Tuesday, November 3, 2015

Transcendentalism, Romanticism, and Into The Wild Unit

Nature: What role does it play in your life?

In-class: Read and annotate Emerson's Nature and write two inferential questions for discussion tomorrow. Hand in before you leave class. 

Example Inferential Questions:


Interpretive/inferential: When Emerson states that "when good is near you, when you have life in yourself, it is not by any known or accustomed way; you shall not discern the foot-prints of any other; you shall not see the face of man; you shall not hear any name;--the way, the thought, the good, shall be wholly strange and new" (29) it seems as though he believes that man is not born with goodness in them. Why do you think he believes this? What does Emerson believe goodness is and why can't man achieve it? How would one know if "good is near [them]" if it is "strange and new" to them? 

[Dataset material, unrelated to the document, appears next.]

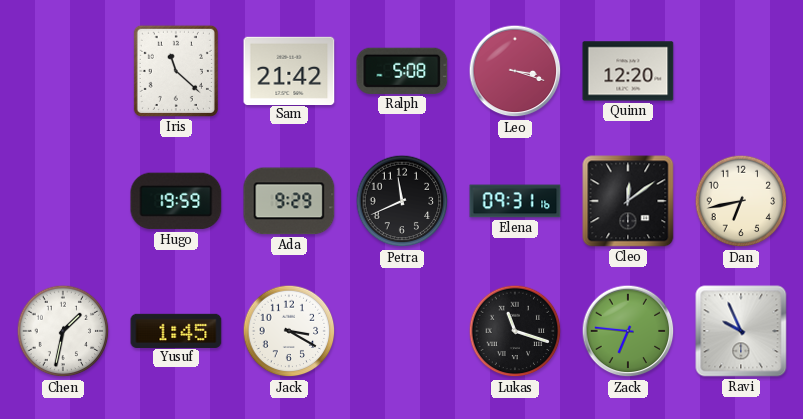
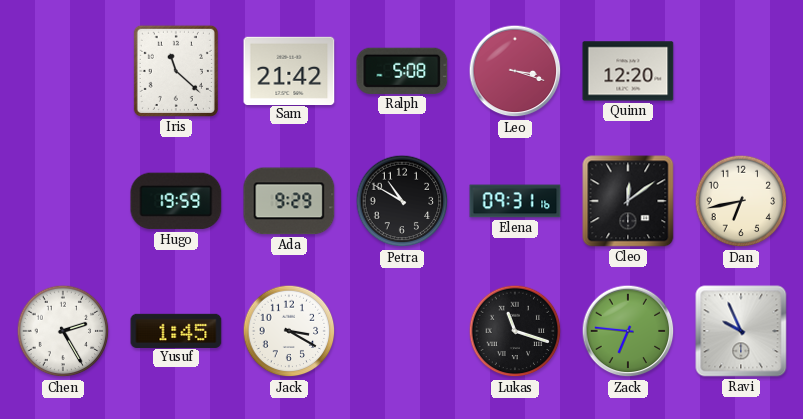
Petra: 11:41 -> 10:50
Chen: 1:32 -> 2:25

Interpretive/inferential: When Emerson writes "truly it demands something godlike in him who has cast off the common motives of humanity, and has ventured to trust himself for a taskmaster" (32), is he suggesting that people who do not live like this cannot be godlike? Why or why not? Does he consider the fact that those who may only trust themselves for motives may be selfish, or fighting for a non-positive cause? If he considers this and still believes it, does he believe that an independent person with negative intentions may still be godlike? 


Interpretive/inferential Question: Emerson claims that "Society never advances. It recedes as fast on one side as it gains on the other. It undergoes continual changes; it is barbarous, it is civilized, it is Christianized, it is rich, it is scientific; but this change is not amelioration" (36). What do you think Emerson means by "society never advances", yet "it undergoes continual changes"? Is society in a never ending cycle of changes? Explain. 

HW: Read and annotate Chapters 2 & 3: The Stampede Trail and Carthage (10-23)

On page 9, (beginning of chapter 2) we have a quote from Jack London's White Fang.  How does London's point of view and depiction of the northern "Wild" perhaps differ from Emerson's point of view on nature in his essay Nature? Write one well-developed paragraph with at least one embedded quote from each text.